■ **ACTIVITY**:
Restate the full listing word for word; images stay out of it.

━━━━━━━━━━

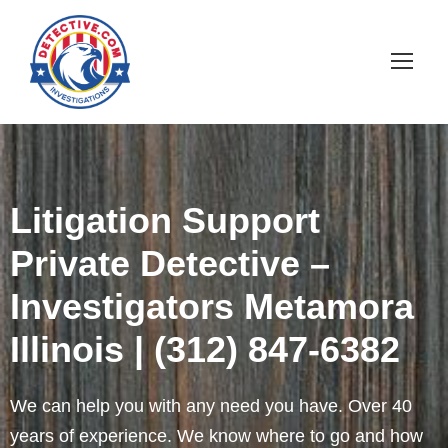
Litigation Support
Private Detective –
Investigators Metamora
Illinois | (312) 847-6382
We can help you with any need you have. Over 40
years of experience. We know where to go and how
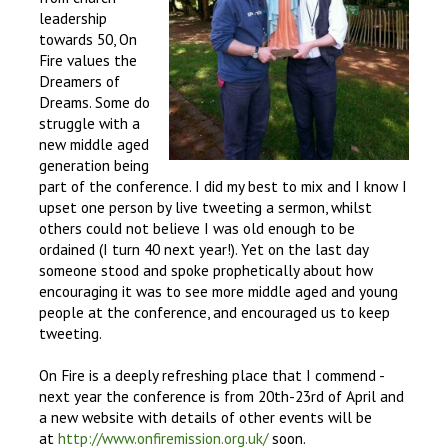
leadership
towards 50, On
Fire values the
Dreamers of
Dreams. Some do
struggle with a
new middle aged
generation being
part of the conference. I did my best to mix and I know I
upset one person by live tweeting a sermon, whilst
others could not believe I was old enough to be
ordained (I turn 40 next year!). Yet on the last day
someone stood and spoke prophetically about how
encouraging it was to see more middle aged and young
people at the conference, and encouraged us to keep
tweeting.
On Fire is a deeply refreshing place that I commend -
next year the conference is from 20th-23rd of April and
a new website with details of other events will be
at
http://www.onfiremission.org.uk/
soon.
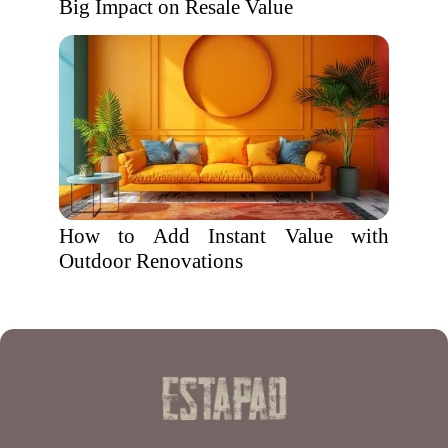
Big Impact on Resale Value
How to Add Instant Value with
Outdoor Renovations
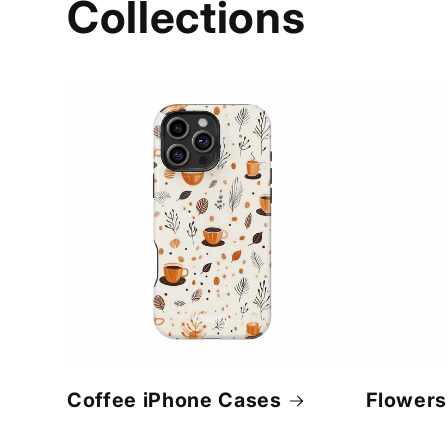
Collections
Coffee iPhone Cases
Flowers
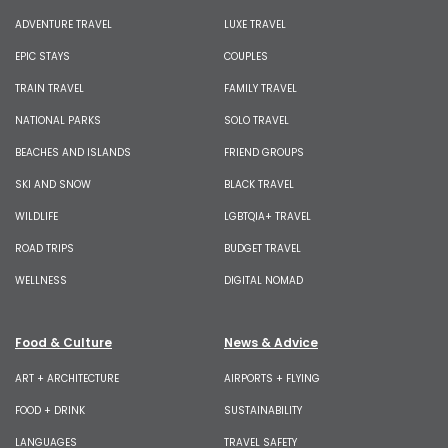
ADVENTURE TRAVEL
LUXE TRAVEL
EPIC STAYS
COUPLES
TRAIN TRAVEL
FAMILY TRAVEL
NATIONAL PARKS
SOLO TRAVEL
BEACHES AND ISLANDS
FRIEND GROUPS
SKI AND SNOW
BLACK TRAVEL
WILDLIFE
LGBTQIA+ TRAVEL
ROAD TRIPS
BUDGET TRAVEL
WELLNESS
DIGITAL NOMAD
Food & Culture
News & Advice
ART + ARCHITECTURE
AIRPORTS + FLYING
FOOD + DRINK
SUSTAINABILITY
LANGUAGES
TRAVEL SAFETY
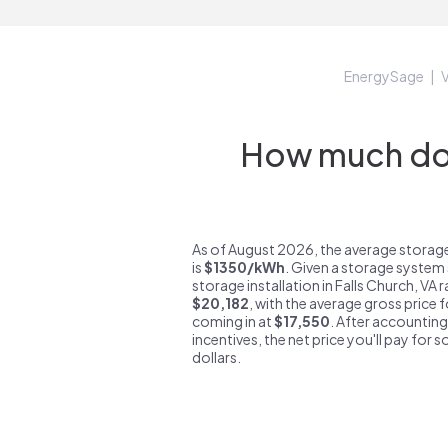
EnergySage
V
How much do s
As of August 2026, the average storage
is
$1350/kWh
. Given a storage system 
storage installation in Falls Church, VA
$20,182
, with the average gross price f
coming in at
$17,550
. After accounting
incentives, the net price you'll pay for 
dollars.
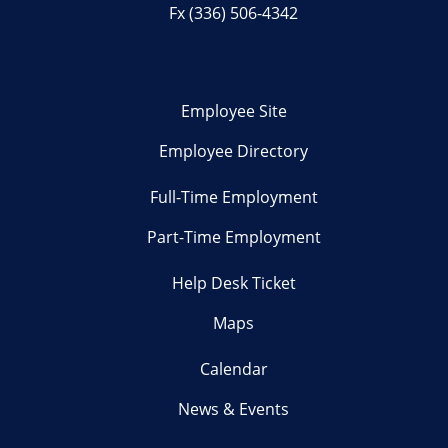
Fx (336) 506-4342
Employee Site
Employee Directory
Full-Time Employment
Part-Time Employment
Help Desk Ticket
Maps
Calendar
News & Events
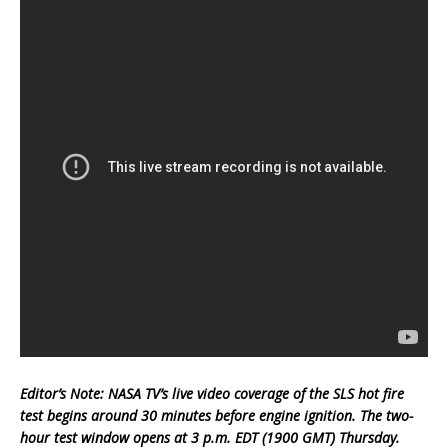
Editor’s Note: NASA TV’s live video coverage of the SLS hot fire
test begins around 30 minutes before engine ignition. The two-
hour test window opens at 3 p.m. EDT (1900 GMT) Thursday.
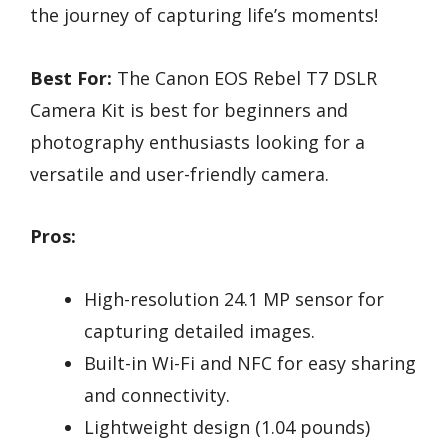
the journey of capturing life’s moments!
Best For:
The Canon EOS Rebel T7 DSLR
Camera Kit is best for beginners and
photography enthusiasts looking for a
versatile and user-friendly camera.
Pros:
High-resolution 24.1 MP sensor for
capturing detailed images.
Built-in Wi-Fi and NFC for easy sharing
and connectivity.
Lightweight design (1.04 pounds)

━━━━━━━━━━

■ **TASK RESULT**:
Litigation Support
Private Detective –
Investigators Metamora
Illinois | (312) 847-6382
We can help you with any need you have. Over 40
years of experience. We know where to go and how
leadership
towards 50, On
Fire values the
Dreamers of
Dreams. Some do
struggle with a
new middle aged
generation being
part of the conference. I did my best to mix and I know I
upset one person by live tweeting a sermon, whilst
others could not believe I was old enough to be
ordained (I turn 40 next year!). Yet on the last day
someone stood and spoke prophetically about how
encouraging it was to see more middle aged and young
people at the conference, and encouraged us to keep
tweeting.
On Fire is a deeply refreshing place that I commend -
next year the conference is from 20th-23rd of April and
a new website with details of other events will be
at
http://www.onfiremission.org.uk/
soon.
Big Impact on Resale Value
How to Add Instant Value with
Outdoor Renovations
Collections
Coffee iPhone Cases
Flowers
ADVENTURE TRAVEL
LUXE TRAVEL
EPIC STAYS
COUPLES
TRAIN TRAVEL
FAMILY TRAVEL
NATIONAL PARKS
SOLO TRAVEL
BEACHES AND ISLANDS
FRIEND GROUPS
SKI AND SNOW
BLACK TRAVEL
WILDLIFE
LGBTQIA+ TRAVEL
ROAD TRIPS
BUDGET TRAVEL
WELLNESS
DIGITAL NOMAD
Food & Culture
News & Advice
ART + ARCHITECTURE
AIRPORTS + FLYING
FOOD + DRINK
SUSTAINABILITY
LANGUAGES
TRAVEL SAFETY
EnergySage
V
How much do s
As of August 2026, the average storage
is
$1350/kWh
. Given a storage system 
storage installation in Falls Church, VA
$20,182
, with the average gross price f
coming in at
$17,550
. After accounting
incentives, the net price you'll pay for 
dollars.
Fx (336) 506-4342
Employee Site
Employee Directory
Full-Time Employment
Part-Time Employment
Help Desk Ticket
Maps
Calendar
News & Events
Editor’s Note: NASA TV’s live video coverage of the SLS hot fire
test begins around 30 minutes before engine ignition. The two-
hour test window opens at 3 p.m. EDT (1900 GMT) Thursday.
the journey of capturing life’s moments!
Best For:
The Canon EOS Rebel T7 DSLR
Camera Kit is best for beginners and
photography enthusiasts looking for a
versatile and user-friendly camera.
Pros:
High-resolution 24.1 MP sensor for
capturing detailed images.
Built-in Wi-Fi and NFC for easy sharing
and connectivity.
Lightweight design (1.04 pounds)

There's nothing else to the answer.